[ENTRIES SHOWN]

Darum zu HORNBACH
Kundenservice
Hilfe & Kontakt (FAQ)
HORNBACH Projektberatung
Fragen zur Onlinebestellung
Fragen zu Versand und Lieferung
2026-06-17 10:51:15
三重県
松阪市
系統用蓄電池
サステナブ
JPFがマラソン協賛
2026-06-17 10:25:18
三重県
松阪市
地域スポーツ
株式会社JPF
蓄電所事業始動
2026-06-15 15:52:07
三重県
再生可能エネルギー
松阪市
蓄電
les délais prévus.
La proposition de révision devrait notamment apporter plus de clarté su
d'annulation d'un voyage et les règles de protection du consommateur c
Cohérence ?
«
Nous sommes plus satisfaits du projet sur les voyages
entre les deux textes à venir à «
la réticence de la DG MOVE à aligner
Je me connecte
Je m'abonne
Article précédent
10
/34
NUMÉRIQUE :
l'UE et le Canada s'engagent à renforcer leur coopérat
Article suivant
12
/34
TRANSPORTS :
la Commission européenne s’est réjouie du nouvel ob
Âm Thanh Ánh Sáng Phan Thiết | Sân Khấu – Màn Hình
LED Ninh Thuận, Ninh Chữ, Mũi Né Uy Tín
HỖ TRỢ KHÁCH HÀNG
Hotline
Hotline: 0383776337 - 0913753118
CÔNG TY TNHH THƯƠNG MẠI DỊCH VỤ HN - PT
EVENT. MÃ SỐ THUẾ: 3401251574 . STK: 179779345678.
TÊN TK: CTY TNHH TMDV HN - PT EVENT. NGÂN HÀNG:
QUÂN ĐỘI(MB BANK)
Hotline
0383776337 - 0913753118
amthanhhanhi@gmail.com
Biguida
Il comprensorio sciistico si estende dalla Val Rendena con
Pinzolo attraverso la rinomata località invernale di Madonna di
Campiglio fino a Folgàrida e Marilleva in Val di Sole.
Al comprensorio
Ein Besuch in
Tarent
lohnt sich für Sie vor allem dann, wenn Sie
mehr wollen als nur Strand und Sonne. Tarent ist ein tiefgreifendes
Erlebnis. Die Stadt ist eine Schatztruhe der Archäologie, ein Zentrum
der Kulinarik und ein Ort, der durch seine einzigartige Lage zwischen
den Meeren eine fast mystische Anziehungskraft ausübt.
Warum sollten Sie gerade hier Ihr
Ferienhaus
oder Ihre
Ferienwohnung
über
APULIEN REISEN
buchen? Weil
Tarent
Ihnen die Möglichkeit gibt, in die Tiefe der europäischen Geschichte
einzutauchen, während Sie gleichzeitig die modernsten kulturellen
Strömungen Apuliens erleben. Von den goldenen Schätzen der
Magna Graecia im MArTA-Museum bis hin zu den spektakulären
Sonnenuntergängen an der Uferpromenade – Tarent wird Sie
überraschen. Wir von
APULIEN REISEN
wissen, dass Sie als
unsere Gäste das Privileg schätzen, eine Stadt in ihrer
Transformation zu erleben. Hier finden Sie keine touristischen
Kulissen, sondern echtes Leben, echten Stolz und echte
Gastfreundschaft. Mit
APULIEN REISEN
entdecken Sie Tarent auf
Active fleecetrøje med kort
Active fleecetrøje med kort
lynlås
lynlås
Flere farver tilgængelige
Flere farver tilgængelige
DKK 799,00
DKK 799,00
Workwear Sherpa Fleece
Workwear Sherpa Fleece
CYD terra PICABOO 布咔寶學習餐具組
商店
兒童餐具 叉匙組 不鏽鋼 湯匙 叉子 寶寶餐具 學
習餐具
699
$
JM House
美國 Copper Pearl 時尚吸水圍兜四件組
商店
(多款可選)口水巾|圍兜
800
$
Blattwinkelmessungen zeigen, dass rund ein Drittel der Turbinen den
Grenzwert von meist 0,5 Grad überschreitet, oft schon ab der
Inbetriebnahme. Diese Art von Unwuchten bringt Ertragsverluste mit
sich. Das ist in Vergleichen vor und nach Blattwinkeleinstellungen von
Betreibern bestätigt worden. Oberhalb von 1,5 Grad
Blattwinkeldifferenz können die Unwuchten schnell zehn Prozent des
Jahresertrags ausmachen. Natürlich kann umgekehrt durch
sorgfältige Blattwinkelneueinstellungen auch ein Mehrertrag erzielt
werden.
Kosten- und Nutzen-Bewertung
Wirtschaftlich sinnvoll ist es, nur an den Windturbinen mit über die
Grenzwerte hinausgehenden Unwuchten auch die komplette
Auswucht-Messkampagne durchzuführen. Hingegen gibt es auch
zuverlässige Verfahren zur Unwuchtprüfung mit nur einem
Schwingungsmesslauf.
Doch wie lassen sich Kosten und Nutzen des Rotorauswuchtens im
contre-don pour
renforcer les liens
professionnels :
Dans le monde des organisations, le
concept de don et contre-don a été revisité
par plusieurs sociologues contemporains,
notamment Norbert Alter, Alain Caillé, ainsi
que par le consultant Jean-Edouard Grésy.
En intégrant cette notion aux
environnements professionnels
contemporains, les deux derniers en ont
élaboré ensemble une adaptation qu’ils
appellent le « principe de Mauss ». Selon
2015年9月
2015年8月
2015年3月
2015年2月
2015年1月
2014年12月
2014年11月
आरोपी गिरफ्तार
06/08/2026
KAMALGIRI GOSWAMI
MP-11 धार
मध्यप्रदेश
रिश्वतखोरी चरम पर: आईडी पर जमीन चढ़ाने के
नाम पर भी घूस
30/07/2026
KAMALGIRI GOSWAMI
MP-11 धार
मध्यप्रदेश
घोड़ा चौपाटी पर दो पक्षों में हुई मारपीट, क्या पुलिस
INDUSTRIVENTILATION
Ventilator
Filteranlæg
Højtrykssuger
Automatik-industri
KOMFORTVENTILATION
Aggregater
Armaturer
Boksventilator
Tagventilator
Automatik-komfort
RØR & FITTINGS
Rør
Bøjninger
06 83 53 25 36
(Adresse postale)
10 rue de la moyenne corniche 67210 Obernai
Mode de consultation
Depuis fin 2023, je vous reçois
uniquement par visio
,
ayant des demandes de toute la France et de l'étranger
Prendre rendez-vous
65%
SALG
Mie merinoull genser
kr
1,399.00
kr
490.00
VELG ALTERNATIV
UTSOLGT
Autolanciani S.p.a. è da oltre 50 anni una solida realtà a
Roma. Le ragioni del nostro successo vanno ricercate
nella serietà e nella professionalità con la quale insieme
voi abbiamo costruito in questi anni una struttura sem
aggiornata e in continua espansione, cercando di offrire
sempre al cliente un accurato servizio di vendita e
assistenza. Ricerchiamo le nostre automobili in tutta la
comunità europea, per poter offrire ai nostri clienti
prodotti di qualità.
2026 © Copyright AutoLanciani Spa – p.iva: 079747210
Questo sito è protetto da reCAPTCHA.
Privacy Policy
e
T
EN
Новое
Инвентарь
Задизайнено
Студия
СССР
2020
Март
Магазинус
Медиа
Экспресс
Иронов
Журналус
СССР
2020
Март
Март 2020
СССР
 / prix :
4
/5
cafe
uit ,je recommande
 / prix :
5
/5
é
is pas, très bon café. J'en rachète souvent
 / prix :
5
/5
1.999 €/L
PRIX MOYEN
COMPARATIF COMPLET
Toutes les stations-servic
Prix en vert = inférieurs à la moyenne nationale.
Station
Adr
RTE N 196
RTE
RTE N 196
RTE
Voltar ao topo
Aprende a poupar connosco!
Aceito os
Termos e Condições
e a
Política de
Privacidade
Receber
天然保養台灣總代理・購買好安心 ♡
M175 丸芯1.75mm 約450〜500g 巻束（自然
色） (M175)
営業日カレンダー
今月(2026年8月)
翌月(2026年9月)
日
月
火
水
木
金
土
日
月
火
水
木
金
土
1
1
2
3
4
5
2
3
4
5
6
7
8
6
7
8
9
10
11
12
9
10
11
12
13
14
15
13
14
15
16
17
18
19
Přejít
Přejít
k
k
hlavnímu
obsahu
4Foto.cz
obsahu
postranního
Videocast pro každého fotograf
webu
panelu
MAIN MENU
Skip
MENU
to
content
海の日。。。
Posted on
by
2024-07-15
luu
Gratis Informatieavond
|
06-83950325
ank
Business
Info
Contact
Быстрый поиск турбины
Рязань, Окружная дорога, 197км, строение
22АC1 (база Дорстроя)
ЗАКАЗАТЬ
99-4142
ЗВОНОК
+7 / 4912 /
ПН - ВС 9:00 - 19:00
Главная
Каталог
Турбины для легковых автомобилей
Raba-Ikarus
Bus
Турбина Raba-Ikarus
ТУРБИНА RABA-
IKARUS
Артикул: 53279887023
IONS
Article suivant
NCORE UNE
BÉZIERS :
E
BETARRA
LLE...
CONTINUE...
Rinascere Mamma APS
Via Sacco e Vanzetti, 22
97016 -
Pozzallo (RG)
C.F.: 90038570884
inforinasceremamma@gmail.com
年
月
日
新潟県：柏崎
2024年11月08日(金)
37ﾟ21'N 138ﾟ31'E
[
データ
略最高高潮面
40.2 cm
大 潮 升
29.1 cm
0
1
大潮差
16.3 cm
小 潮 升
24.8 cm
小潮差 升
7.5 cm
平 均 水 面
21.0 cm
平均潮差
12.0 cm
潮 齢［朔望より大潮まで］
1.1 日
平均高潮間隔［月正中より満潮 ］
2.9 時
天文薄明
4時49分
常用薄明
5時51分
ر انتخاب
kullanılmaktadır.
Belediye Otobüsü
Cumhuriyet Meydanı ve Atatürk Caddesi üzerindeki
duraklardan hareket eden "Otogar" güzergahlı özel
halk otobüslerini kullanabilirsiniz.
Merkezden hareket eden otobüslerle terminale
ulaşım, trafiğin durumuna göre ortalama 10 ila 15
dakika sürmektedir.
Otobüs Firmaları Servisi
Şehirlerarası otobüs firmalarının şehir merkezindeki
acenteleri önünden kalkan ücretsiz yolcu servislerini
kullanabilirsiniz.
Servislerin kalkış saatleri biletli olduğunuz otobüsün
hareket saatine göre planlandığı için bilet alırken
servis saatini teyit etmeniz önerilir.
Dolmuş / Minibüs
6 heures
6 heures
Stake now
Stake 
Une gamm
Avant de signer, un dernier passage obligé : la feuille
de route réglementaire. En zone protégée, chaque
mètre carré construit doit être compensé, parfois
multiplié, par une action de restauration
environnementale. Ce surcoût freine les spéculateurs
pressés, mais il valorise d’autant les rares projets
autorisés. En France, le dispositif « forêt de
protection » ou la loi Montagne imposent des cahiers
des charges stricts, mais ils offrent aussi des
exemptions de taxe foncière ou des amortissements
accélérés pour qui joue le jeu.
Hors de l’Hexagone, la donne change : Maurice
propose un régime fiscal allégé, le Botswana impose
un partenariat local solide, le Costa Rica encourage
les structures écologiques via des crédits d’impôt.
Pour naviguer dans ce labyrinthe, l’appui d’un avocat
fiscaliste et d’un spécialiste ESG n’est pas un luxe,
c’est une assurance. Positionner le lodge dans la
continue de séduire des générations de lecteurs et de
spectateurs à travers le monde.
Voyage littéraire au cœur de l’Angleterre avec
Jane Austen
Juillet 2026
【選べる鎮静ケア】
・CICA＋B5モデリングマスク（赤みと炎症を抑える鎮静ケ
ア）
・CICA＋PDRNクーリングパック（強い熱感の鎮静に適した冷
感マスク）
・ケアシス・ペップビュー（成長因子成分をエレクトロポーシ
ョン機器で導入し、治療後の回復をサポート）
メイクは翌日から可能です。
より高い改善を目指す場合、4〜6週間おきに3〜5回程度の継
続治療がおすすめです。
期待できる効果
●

[/ENTRIES SHOWN]

Only the lines from the beginning of the data above through the line containing "Article précédent" should be repeated, exactly as they appear.

• [RESULT FOR THIS TASK]:
Darum zu HORNBACH
Kundenservice
Hilfe & Kontakt (FAQ)
HORNBACH Projektberatung
Fragen zur Onlinebestellung
Fragen zu Versand und Lieferung
2026-06-17 10:51:15
三重県
松阪市
系統用蓄電池
サステナブ
JPFがマラソン協賛
2026-06-17 10:25:18
三重県
松阪市
地域スポーツ
株式会社JPF
蓄電所事業始動
2026-06-15 15:52:07
三重県
再生可能エネルギー
松阪市
蓄電
les délais prévus.
La proposition de révision devrait notamment apporter plus de clarté su
d'annulation d'un voyage et les règles de protection du consommateur c
Cohérence ?
«
Nous sommes plus satisfaits du projet sur les voyages
entre les deux textes à venir à «
la réticence de la DG MOVE à aligner
Je me connecte
Je m'abonne
Article précédent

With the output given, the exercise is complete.